Por 15 dias, fiz o ‘trabalho sujo’ de treinar uma inteligência artificial
Por Guilherme Tagiaroli / De Tilt – São Paulo
Se me perguntarem “Quando foi a última vez que você fez algo inédito na vida?”, terei de responder, “neste mês”. Durante 15 dias, várias pessoas tiraram fotos minhas em posições esquisitas, sempre em locais diferentes e todas essas imagens não foram para o meu Instagram. Elas foram usadas para treinar um sistema de inteligência artificial. Por isso, sem querer ser presunçoso, mas, da próxima vez que seu celular mandar notificações como “veja as fotos incríveis do show na sua galeria” ou “recordações de imagens das crianças no seu rolo de fotos”, saiba disso: em algum momento, alguém fez o trabalho chato e sujo de descrever os arquivos usados para educar a máquina por trás dessas ações. E, nos últimos dias, eu fui essa pessoa.
Antes de tudo, é bom dizer: todo o processo foi levemente degradante. A causa, porém, era nobre: reduzir o enviesamento na forma como a IA reconhece pessoas. De quebra, ganharia algum dinheiro — sete dias depois de concluída a tarefa, a grana ainda não pingou na conta. O objetivo é criar um banco de imagens diverso —com fotos de gente de várias partes do mundo, de diferentes etnias e cores. Esse papo de enviesamento pode parecer algo bobo, mas, em 2015, o Google foi criticado por indicar imagens no Google Fotos e indicar que pessoas negras eram gorilas. A empresa se desculpou à época, mas até hoje o uso de tecnologia para identificar pessoas em imagem é problemático, sobretudo para a população negra.
A ideia da empresa contratante, uma multinacional do ramo da tecnologia, é treinar uma inteligência artificial que consiga identificar melhor pessoas e ações retratadas em uma foto. Mais do que isso não posso revelar. Para executar as tarefas, assinei um acordo de confidencialidade, que me obriga a não detalhar publicamente as companhias envolvidas nem a plataforma em que trabalhei.
Como é o trabalho O trabalho começou antes mesmo de eu receber o job. Tentei entrar no MTurk, da Amazon, e na Tellus Internacional. Fui recusado sem explicação. Quando finalmente fui aceito em um site do tipo, nova burocracia: tive que submeter um currículo meu em inglês, esperei quase uma semana para ser aprovado e, só então, as propostas começaram a chegar via e-mail.

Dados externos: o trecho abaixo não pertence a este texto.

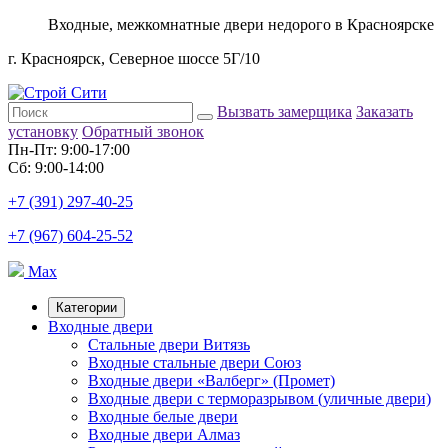
Входные, межкомнатные двери недорого в Красноярске
г. Красноярск, Северное шоссе 5Г/10
Вызвать замерщика
Заказать
установку
Обратный звонок
Пн-Пт: 9:00-17:00
Сб: 9:00-14:00
+7 (391) 297-40-25
+7 (967) 604-25-52
Max
Категории
Входные двери
Стальные двери Витязь
Входные стальные двери Союз
Входные двери «Валберг» (Промет)
Входные двери с терморазрывом (уличные двери)
Входные белые двери
Входные двери Алмаз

Este trabalho que aceitei tinha duas tarefas: Coleta: primeiro, tive que ser fotografado em uma série de poses pré-definidas (andando, dançando, pulando, cumprimentando, etc). Em algumas destas imagens, eu precisava interagir com outra pessoa. Anotação: a partir daí, eu tinha que descrever as cenas em detalhes: de onde vem a iluminação? Qual a idade das pessoas na foto? Qual a ação? Qual a cor da pele? Qual a ancestralidade dela?